── Given data

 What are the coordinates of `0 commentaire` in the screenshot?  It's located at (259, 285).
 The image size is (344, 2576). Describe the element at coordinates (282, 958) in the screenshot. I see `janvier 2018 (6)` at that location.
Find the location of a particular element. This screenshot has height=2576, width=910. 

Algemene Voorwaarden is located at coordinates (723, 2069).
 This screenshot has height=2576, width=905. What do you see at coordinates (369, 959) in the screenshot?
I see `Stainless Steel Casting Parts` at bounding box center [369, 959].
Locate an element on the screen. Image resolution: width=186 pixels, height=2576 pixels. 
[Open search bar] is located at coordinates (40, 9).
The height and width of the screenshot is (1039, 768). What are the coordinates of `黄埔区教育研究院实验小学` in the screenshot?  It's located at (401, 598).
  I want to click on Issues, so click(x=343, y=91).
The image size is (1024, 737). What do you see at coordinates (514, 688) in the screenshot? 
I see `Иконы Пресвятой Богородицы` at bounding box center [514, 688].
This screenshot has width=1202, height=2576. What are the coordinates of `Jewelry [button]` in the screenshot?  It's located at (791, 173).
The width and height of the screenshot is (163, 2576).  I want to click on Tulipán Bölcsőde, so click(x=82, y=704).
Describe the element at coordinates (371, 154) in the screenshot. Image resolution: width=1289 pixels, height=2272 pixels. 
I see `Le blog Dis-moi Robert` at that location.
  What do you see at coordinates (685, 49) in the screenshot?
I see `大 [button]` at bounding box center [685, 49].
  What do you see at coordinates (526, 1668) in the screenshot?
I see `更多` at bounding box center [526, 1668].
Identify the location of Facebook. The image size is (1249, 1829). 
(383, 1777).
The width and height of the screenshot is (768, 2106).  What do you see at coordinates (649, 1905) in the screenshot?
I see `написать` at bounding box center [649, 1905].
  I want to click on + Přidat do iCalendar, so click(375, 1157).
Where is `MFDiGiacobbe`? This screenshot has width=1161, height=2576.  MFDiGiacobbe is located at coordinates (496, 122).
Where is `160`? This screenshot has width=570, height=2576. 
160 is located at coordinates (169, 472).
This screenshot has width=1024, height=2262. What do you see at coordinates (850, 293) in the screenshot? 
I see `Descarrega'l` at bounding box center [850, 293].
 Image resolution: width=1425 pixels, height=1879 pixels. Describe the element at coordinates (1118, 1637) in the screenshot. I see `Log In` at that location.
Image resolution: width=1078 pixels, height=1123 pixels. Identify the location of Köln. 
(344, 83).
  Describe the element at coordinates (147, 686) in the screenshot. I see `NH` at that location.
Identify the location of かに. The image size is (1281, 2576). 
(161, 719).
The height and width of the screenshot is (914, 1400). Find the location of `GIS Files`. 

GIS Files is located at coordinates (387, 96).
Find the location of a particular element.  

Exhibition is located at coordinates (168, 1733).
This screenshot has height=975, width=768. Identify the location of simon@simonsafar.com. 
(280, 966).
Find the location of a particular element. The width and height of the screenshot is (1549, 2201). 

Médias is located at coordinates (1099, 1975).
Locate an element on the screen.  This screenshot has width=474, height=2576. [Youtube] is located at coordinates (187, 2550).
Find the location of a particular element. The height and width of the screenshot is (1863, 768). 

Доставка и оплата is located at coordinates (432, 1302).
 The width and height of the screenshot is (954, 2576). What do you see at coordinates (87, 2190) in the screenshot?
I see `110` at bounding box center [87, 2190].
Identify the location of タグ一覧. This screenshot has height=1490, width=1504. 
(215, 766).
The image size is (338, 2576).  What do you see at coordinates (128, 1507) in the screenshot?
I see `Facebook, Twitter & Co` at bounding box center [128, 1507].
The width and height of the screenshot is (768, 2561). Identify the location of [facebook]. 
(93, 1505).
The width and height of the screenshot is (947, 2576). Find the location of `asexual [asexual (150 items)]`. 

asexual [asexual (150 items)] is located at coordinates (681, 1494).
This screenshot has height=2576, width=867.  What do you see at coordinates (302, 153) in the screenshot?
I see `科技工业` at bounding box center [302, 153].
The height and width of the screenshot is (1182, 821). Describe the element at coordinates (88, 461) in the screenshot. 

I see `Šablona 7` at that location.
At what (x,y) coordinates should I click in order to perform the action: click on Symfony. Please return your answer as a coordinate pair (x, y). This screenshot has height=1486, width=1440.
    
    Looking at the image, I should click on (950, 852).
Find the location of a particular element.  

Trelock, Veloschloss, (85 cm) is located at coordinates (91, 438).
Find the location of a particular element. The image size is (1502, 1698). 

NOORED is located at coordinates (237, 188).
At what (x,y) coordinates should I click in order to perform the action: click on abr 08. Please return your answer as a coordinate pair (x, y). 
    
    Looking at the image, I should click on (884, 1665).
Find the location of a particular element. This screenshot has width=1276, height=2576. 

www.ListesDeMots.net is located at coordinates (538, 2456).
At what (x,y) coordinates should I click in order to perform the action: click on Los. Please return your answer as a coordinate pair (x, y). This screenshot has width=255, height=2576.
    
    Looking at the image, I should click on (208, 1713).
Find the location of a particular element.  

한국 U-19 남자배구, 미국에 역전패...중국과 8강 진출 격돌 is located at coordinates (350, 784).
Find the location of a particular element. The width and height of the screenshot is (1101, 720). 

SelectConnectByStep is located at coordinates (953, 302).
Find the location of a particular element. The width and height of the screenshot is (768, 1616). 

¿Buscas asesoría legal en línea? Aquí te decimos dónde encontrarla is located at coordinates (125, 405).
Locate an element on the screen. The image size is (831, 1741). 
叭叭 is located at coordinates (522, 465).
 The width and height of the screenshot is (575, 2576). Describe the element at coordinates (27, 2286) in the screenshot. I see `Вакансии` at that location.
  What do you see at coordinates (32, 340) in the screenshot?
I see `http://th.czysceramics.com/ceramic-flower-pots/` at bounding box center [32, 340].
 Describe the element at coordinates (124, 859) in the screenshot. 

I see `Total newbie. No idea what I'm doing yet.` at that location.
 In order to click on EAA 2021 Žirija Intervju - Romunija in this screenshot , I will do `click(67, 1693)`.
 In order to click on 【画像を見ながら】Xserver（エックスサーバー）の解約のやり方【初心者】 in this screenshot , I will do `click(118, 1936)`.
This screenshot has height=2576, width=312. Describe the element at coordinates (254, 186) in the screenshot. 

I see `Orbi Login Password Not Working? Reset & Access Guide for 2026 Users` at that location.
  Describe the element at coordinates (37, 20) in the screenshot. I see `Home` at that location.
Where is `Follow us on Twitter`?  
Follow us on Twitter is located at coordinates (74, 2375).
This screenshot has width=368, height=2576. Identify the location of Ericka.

────

The line with "This screenshot has height=2576, width=312." and all lines after it through the end of the data above: write these out exactly and add nothing.

This screenshot has height=2576, width=312. Describe the element at coordinates (254, 186) in the screenshot. 

I see `Orbi Login Password Not Working? Reset & Access Guide for 2026 Users` at that location.
  Describe the element at coordinates (37, 20) in the screenshot. I see `Home` at that location.
Where is `Follow us on Twitter`?  
Follow us on Twitter is located at coordinates (74, 2375).
This screenshot has width=368, height=2576. Identify the location of Ericka.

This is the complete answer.